● ASSIGNMENT: Copy out all lines in the material below that contain the string "screenshot".

● DATA TO EXAMINE:
○ ○ ○ ○ ○

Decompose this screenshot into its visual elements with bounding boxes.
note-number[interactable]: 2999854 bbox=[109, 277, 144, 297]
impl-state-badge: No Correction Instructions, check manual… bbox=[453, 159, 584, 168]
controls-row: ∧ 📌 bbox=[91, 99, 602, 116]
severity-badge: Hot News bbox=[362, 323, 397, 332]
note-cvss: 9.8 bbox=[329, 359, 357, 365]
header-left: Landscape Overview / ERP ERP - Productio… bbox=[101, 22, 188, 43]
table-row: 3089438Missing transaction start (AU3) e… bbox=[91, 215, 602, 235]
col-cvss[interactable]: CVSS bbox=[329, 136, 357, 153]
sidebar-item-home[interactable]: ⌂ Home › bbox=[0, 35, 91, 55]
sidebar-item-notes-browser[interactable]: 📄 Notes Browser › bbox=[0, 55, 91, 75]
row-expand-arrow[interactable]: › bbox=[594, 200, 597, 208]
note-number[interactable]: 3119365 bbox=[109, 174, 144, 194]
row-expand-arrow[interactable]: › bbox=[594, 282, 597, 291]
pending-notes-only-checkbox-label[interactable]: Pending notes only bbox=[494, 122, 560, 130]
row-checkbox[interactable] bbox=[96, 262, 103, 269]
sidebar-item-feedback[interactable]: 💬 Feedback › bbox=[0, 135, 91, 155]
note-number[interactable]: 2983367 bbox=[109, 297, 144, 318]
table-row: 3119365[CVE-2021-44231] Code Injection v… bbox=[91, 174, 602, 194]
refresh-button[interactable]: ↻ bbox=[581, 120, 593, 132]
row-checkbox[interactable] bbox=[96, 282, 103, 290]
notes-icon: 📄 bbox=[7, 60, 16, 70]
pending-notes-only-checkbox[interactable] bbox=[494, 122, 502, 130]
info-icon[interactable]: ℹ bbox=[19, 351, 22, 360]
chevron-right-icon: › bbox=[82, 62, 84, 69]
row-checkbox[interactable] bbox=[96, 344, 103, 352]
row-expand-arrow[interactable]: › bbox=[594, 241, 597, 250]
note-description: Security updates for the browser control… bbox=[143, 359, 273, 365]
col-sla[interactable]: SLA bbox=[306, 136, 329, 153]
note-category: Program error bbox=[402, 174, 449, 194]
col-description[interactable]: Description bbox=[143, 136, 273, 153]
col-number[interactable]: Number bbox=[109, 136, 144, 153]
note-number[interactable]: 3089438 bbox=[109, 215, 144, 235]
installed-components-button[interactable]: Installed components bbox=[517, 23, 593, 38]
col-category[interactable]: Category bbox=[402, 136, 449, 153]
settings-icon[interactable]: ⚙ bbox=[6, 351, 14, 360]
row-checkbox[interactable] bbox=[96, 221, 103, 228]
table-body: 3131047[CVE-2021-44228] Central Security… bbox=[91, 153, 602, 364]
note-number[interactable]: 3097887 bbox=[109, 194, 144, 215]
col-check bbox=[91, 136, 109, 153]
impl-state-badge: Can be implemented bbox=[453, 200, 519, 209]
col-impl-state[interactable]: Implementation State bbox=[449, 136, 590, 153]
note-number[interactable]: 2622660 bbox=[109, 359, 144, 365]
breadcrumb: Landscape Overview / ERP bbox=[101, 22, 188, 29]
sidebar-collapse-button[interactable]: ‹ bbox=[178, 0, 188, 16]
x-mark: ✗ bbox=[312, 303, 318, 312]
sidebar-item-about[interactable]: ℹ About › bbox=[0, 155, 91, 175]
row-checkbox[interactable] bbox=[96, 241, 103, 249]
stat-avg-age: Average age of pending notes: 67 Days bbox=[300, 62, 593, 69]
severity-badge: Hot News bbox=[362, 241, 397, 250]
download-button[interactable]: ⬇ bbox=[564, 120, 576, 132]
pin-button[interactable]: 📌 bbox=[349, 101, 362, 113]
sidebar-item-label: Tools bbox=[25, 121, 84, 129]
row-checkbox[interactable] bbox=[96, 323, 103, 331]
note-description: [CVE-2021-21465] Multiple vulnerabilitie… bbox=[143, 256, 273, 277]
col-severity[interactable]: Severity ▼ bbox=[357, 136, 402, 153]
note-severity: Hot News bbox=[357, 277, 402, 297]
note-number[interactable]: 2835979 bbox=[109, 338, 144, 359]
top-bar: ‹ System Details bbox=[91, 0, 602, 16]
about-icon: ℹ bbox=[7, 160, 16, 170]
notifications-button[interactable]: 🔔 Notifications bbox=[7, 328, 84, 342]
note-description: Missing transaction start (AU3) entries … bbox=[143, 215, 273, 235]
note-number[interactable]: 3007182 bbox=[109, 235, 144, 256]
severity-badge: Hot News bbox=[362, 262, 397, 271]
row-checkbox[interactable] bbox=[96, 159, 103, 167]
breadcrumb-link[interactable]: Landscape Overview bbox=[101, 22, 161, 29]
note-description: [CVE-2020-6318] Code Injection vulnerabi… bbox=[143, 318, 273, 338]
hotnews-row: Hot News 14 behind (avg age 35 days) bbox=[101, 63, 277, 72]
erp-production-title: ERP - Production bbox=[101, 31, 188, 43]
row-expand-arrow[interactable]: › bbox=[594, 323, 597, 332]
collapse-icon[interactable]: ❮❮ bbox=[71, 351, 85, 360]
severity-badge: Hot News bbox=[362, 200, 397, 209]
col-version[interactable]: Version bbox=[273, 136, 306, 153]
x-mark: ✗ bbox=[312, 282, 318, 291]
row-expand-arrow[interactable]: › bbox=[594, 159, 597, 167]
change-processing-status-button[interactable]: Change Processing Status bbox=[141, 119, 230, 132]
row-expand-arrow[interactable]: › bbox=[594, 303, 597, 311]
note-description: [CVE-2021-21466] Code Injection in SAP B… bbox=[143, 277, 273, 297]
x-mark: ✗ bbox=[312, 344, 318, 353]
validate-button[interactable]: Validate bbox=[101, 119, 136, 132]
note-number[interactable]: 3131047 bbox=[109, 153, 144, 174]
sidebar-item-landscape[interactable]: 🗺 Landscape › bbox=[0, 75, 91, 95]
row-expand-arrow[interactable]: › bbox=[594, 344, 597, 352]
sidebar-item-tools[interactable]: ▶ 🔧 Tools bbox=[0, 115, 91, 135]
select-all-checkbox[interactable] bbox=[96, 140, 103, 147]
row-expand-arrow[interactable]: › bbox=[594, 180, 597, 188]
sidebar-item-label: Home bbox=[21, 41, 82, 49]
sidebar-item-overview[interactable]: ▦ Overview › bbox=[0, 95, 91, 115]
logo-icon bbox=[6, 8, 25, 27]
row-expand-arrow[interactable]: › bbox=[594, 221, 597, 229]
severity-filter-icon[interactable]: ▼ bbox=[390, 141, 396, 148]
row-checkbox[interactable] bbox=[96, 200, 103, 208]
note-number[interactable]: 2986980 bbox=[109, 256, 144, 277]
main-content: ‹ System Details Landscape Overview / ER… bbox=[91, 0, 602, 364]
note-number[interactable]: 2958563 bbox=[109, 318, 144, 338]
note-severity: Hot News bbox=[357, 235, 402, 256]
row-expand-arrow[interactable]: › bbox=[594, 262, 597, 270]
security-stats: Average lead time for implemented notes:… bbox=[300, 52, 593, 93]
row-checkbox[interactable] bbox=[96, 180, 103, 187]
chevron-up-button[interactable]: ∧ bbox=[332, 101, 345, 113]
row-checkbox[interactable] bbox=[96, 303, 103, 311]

○ ○ ○ ○ ○

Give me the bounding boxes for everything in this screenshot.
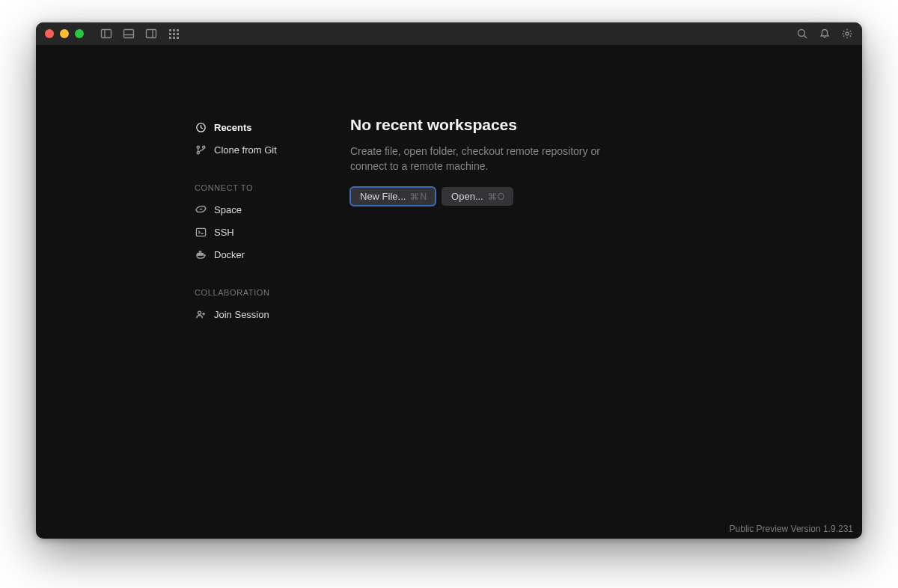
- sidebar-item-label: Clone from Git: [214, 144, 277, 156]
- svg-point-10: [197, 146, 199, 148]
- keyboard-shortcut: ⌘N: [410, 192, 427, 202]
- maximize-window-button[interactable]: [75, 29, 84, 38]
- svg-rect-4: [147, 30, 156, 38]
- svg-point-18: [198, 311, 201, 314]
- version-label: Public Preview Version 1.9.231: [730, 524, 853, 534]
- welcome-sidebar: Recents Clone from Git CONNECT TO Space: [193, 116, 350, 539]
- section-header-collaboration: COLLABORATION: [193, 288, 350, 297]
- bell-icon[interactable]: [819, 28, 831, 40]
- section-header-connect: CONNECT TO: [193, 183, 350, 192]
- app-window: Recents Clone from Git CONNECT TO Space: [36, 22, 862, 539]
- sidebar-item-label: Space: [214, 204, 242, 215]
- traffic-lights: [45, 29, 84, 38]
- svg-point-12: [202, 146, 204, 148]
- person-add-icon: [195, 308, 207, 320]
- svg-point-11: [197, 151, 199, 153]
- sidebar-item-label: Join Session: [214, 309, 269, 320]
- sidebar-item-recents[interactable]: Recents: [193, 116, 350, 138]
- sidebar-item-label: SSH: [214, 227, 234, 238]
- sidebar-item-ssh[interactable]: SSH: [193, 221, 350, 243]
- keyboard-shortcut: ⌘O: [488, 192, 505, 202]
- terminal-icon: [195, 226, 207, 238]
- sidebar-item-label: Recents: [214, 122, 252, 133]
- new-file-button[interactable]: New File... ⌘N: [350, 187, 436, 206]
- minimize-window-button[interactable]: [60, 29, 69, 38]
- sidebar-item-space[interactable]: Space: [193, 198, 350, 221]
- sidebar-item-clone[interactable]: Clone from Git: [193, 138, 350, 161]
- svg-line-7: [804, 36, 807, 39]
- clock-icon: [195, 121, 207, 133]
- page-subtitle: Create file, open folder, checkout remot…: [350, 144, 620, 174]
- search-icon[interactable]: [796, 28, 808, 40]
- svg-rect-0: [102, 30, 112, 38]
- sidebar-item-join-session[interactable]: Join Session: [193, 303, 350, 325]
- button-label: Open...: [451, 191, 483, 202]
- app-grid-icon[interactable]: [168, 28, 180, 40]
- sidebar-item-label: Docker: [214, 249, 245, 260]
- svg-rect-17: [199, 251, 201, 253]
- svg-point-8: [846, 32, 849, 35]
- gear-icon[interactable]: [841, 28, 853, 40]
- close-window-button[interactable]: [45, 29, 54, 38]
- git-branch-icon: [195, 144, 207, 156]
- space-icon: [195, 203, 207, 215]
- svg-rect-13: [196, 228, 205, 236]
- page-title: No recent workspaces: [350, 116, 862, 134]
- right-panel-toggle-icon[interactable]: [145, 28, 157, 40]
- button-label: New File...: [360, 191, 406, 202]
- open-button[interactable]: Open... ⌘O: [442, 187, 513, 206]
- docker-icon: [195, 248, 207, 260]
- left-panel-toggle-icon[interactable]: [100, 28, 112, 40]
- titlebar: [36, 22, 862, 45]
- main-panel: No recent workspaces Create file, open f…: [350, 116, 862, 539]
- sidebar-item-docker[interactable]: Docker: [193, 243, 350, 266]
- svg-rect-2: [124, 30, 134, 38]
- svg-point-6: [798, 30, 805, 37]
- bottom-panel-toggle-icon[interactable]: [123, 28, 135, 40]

○ ○ ○ ○ ○

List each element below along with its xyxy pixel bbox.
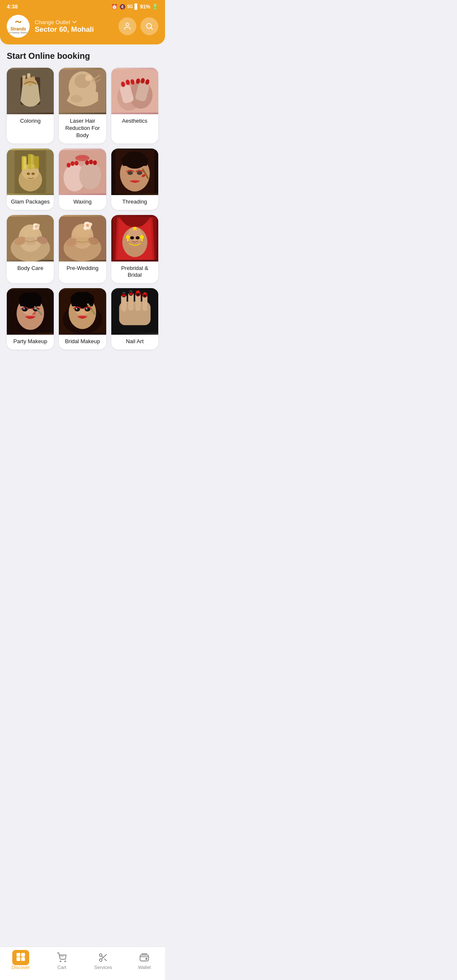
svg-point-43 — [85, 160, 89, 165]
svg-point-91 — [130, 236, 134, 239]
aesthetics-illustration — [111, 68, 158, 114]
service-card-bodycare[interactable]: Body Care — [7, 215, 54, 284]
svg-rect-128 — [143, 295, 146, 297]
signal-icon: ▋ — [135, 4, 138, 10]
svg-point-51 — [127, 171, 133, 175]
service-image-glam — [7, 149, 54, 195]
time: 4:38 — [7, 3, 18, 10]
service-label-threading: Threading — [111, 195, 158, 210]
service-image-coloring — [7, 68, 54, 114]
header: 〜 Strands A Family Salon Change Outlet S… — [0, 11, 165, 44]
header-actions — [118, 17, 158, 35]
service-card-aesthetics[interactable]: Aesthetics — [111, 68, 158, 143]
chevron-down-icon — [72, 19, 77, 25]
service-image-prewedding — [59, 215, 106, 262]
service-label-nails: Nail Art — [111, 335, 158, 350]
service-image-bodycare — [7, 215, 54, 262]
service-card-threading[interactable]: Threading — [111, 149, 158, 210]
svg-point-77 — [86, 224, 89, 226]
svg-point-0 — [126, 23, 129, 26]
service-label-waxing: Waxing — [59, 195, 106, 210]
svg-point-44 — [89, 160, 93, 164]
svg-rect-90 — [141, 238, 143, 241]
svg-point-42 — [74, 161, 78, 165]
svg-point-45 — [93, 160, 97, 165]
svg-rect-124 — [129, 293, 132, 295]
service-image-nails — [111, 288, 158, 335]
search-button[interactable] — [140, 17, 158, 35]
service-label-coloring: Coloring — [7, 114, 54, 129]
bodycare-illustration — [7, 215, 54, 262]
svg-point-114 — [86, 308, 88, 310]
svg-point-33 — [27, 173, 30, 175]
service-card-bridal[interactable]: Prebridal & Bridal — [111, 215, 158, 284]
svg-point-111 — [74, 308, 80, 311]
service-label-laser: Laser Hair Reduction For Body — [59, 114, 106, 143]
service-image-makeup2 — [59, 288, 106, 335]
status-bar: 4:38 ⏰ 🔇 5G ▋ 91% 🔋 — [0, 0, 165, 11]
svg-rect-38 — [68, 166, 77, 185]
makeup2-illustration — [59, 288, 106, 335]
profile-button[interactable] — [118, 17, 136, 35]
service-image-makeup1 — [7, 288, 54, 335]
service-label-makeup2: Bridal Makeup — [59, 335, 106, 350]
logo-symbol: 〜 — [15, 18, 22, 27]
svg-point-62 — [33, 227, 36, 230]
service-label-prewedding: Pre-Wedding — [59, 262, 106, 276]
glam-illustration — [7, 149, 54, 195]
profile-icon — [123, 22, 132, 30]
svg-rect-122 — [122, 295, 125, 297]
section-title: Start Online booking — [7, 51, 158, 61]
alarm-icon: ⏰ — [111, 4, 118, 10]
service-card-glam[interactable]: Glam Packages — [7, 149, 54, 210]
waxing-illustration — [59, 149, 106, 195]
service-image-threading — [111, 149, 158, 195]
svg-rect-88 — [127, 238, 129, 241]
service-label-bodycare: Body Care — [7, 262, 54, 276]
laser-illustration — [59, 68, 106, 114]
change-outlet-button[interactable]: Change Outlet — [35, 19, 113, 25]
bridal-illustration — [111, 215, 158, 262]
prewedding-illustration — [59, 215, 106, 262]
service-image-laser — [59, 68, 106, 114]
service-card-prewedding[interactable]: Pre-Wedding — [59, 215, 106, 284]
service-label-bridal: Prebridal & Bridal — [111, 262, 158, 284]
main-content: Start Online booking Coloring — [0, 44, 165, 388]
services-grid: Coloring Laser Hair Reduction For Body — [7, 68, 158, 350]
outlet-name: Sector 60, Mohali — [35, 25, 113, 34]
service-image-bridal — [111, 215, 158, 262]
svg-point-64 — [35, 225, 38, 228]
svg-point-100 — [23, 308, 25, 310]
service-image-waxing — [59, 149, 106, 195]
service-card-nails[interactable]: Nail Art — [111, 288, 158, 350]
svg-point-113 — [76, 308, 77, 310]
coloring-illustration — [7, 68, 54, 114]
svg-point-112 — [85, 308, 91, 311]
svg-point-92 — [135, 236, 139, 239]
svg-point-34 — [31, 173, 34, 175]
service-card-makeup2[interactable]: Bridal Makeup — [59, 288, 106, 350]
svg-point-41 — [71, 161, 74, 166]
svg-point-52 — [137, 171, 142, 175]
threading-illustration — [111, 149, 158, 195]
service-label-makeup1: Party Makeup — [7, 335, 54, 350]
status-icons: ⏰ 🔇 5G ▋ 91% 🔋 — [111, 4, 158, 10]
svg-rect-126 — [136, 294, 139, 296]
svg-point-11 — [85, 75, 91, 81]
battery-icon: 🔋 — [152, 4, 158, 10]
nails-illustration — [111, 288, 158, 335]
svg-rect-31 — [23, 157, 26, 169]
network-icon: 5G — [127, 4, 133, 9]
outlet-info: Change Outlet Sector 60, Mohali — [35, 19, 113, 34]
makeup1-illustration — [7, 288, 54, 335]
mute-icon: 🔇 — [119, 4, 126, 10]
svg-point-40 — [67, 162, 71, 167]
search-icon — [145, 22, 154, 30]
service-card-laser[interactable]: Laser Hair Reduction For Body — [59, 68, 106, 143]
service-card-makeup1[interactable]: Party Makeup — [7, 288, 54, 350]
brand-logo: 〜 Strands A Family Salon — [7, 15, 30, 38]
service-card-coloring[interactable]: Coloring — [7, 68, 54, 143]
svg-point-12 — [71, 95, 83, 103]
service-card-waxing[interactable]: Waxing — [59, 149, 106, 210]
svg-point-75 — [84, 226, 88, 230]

○ ○ ○ ○ ○

● REPLY:
Decompose this screenshot into its visual elements with bounding boxes.
Give me the bounding boxes for everything in this screenshot.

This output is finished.